Ryan Adams lays his quirks bare on 'Live at Carnegie Hall'
By NICK TAVARES
STATIC and FEEDBACK Editor
Before starting a song on piano, the audience begins to cheer in recognition when Ryan Adams abruptly stops.
“Why do you do that? You’re like totally scaring me. There’s, like, so much RAM being used for, like, basic life skills, that I’m very easily alarmed.”
It’s a great moment. He gets the crowd laughing and he plays up his image as this disheveled, scatterbrained savant before devastating them with the quiet beauty of “New York, New York,” his tale of leaving a city and a lover with more than a few regrets, but leaving all the same.
It’s across two nights here in New York that he recorded what is now Live at Carnegie Hall, a six-record box set that saw Adams performing solo in the historic concert hall. Appropriately, his sense of humor was on full display, from his laments about the difficulty of Angry Birds Star Wars levels, to his complaints about the patched jean jacket he wore for all of 2014, to the records themselves: the sixth sides of each night contain most of the applause and “thank you”s cut from the proper albums’ running times.
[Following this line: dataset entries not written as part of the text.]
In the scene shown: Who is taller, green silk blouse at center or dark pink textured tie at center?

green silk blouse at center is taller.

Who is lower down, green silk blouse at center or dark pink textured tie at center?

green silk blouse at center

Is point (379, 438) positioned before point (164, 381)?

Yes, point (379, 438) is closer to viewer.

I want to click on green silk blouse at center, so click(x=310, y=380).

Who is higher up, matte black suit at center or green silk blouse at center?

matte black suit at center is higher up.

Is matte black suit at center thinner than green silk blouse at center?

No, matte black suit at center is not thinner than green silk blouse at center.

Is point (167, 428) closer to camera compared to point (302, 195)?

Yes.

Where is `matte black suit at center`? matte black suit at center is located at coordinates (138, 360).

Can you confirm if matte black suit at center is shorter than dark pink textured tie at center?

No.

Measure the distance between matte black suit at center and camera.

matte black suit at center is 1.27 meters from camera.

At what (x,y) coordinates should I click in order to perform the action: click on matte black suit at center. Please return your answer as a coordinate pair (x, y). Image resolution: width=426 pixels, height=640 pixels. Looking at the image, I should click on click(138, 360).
But beyond capturing a moment, or even the unique moments of brilliance that can pop up through the course of the night, live albums are at their best when they can present an artist in a new way. On the surface, there’s nothing too revelatory about the idea of Adams with just a guitar and a harmonica. Happily, there’s nothing rote about these performances. Adams took the bookings at the historic venue and turned it into an opportunity to play his songs without all pretense, stripped away from his band The Shining for the first time in months, experimenting with his setlists and tackling new songs.
He takes “Rats in the Wall,” one of the minute-plus blasts of punk purity from his 1984 EP and recasts it as a slow, mournful acoustic number on the first night. He also notes that he recorded three albums worth of material in making last year’s Ryan Adams, and debuts “This Is Where We Meet In My Mind.” “How Much Light” also makes its first appearance here, just beating out its arrival on his latest single release. He rips away all of the rock and roll noise that made “Gimme Something Good” such a catchy opener all last year in his full-band shows and gives it new life as a brooding elegy. And in between, he’ll slip into a Billy Ocean impression or make fun of his hair.
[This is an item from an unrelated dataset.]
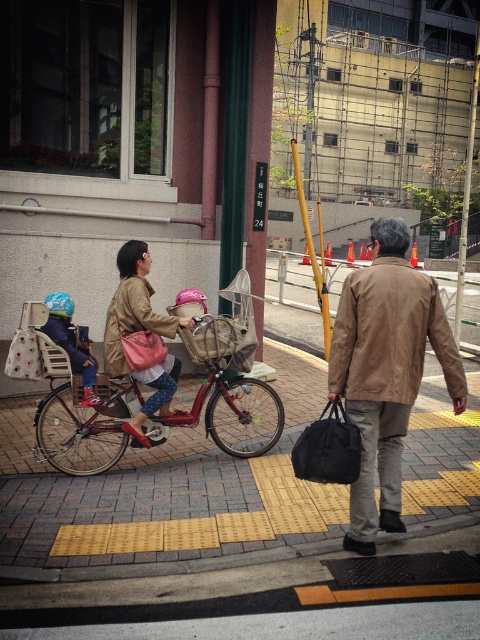 You are standing on the sidewalk and see the metallic red bicycle at center. If you want to reach it in 2 seconds, what is the minimum speed you need to move towards it?

The metallic red bicycle at center is 4.62 meters away. To reach it in 2 seconds, you need to move at a minimum speed of 2.31 meters per second.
All the sides of Ryan Adams the artist and personality are present on this box set, and they all work together beautifully, providing comic relief to the desperate tales that he’s still able to write and deliver with such frequency and ferocity. Through the 42 songs and all the asides and grunts with, he lays himself out on one of the more intimidating stages available.
He can disarm a crowd with his self-deprecating sense of humor, but he lays them to waste with the songs he sings and the conviction with which he sings them. And he doesn’t need much more than his guitar and his voice to do it.